Linear regression is a method for predicting a numerical output from one or more input features. In its simplest form, it draws the best fitting straight line through a scatter plot of data. This makes it useful for estimating trends, making forecasts, and understanding how one variable changes with another.
It is one of the most important starting models in statistics and machine learning because it is simple, visual, and interpretable.
A linear regression model learns parameters, usually a slope and an intercept, from training data. The model makes predictions using an equation such as y_hat = mx + b, then compares those predictions with the actual values. A cost function, often mean squared error, measures how wrong the model is overall.
Gradient descent is one way to adjust the parameters step by step until the line fits the data as well as possible.
Key Facts
- Simple linear regression model: y_hat = mx + b
- Residual: e = y - y_hat
- Mean squared error: MSE = (1/n)Σ(y_i - y_hat_i)^2
- A positive slope means predicted y increases as x increases.
- The best fit line minimizes the total squared residuals for the training data.
- Gradient descent update idea: new parameter = old parameter - learning rate × gradient
Vocabulary
- Linear regression
- A statistical and machine learning method that predicts a numerical output using a linear equation.
- Input feature
- A measured variable used by the model to make a prediction.
- Prediction
- The output value estimated by a model for a given input.
- Residual
- The difference between an observed value and the value predicted by the regression model.
- Cost function
- A formula that measures how far the model predictions are from the actual data values.
Common Mistakes to Avoid
- Confusing correlation with causation, because a strong linear trend does not prove that the input feature directly causes the output.
- Using the regression line far outside the data range, because extrapolation can give unreliable predictions when the trend changes beyond the observed values.
- Ignoring residual patterns, because curved or fan shaped residual plots show that a straight line may not be an appropriate model.

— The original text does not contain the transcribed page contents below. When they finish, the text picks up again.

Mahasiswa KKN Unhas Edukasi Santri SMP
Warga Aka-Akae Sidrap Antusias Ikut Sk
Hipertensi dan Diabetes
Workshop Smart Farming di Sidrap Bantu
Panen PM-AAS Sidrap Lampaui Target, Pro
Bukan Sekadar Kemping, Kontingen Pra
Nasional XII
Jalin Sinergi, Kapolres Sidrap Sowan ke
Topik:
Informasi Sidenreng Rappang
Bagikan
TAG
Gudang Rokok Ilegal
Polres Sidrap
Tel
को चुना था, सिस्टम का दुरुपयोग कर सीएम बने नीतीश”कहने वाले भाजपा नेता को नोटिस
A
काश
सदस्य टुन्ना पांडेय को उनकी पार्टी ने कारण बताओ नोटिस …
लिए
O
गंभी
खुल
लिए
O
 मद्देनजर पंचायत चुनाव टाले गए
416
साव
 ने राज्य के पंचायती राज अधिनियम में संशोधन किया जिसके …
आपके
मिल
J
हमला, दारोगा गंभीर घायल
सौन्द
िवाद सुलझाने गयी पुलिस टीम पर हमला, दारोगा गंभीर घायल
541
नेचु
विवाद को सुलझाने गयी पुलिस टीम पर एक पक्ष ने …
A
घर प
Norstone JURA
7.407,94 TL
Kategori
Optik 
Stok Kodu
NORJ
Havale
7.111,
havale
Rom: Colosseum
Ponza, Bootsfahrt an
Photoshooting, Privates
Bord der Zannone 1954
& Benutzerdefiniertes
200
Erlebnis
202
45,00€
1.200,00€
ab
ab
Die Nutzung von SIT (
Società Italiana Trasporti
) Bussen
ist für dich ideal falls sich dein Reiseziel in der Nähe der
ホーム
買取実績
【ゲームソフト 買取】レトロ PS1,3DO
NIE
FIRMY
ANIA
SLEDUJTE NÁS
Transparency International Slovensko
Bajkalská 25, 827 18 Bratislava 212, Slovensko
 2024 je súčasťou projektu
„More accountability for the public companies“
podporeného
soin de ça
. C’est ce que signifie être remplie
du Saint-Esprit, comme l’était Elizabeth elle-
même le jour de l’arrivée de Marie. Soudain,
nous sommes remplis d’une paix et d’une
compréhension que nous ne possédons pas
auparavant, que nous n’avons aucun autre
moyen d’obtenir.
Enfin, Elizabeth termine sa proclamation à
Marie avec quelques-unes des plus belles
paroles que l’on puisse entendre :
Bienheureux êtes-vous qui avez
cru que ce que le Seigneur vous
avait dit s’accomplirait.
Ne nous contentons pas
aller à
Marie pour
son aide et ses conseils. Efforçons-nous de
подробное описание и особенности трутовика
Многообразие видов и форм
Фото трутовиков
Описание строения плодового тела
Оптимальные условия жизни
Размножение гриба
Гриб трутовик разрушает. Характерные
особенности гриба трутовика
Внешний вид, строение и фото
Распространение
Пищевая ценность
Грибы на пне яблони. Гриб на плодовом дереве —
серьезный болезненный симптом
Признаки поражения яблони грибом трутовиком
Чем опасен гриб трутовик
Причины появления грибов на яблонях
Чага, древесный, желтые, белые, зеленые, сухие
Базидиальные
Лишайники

- Choosing a learning rate that is too large in gradient descent, because the algorithm can overshoot the minimum and fail to converge.
Practice Questions
- 1 A regression model is y_hat = 3x + 2. What prediction does it make when x = 7?
- 2 For three data points, the actual values are 5, 8, and 10, and the predicted values are 4, 9, and 7. Find the residuals and the mean squared error.
- 3 A scatter plot shows points that curve upward instead of forming a roughly straight cloud. Explain why a linear regression model may give poor predictions for this data.